Nick and I had a great lunch and I told him about Mike and Shaquille. Of course, after my recitation of the funny conversation we had, he wanted to walk me back and meet them. When we entered the building Mike was there but Shaq was not. I introduced Mike to Nick and he enthusiastically asked us how we liked the food. We raved about the food and I told him I had something for Shaquille and for him. He was able to call Shaquille on the radio and he came down. I told them both how appreciative I was of our earlier conversation and my friend was so impressed by what I told him that he HAD to meet them. I gave each of them a gift certificate and told them what they did matters to so many. Shaquille said "Wow, this is amazing. I really needed this today. Do you know what I've been doing for the last hour?" "What I asked?" "I've been working with the morgue." Right then it dawned on me that although they have other, often somber, responsibilities, Mike and Shaquille still made warmly greeting visitors a priority and did so with enthusiasm. Mike too thanked me for the gift certificate and we posed for pictures, talked about jazz, NYC, Rochester, the Rochester Jazz Festival, how to drive from Connecticut to Rochester, the difference between having an old soul and a young spirit, and joked some more.
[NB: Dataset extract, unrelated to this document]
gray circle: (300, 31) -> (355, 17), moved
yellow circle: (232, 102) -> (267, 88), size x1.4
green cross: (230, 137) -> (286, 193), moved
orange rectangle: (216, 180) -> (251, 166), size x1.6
Nick and I hugged, kissed, and vowed to do this "again soon." I got on the escalator to go to the 14th floor and I looked back and said: "Remember what you do matters, I appreciate you!"
I had to leave for JFK at 7:00 and I reluctantly left my friend's room and headed back downstairs to get my coat and suitcase. I looked at the security desk and Mike and Shaquille were gone. At that moment I actually felt a strange combination of loss and love. I was sad that I wasn't going to be able to say good night to them but so happy that I had met them. Mike and Shaquille impacted me in ways I never thought possible.
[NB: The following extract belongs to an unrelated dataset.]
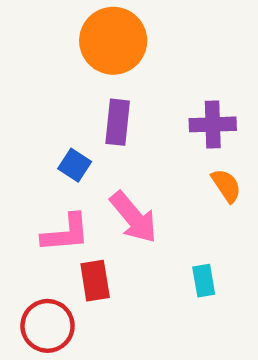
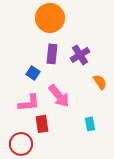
purple cross: (213, 124) -> (80, 55), moved, turned -30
My first book is a book on leadership. It is written through the lens of a superintendent for others who want to go into educational leadership and possibly become a superintendent one day. As I reflected upon my experience with Mike and Shaquille I realized that they too exhibited the leadership DRIVERS I write about. One doesn't have to be in a leadership position in order to be a leader: just ask Shaquille.
Leaders are among us, look for them and celebrate them whenever you can!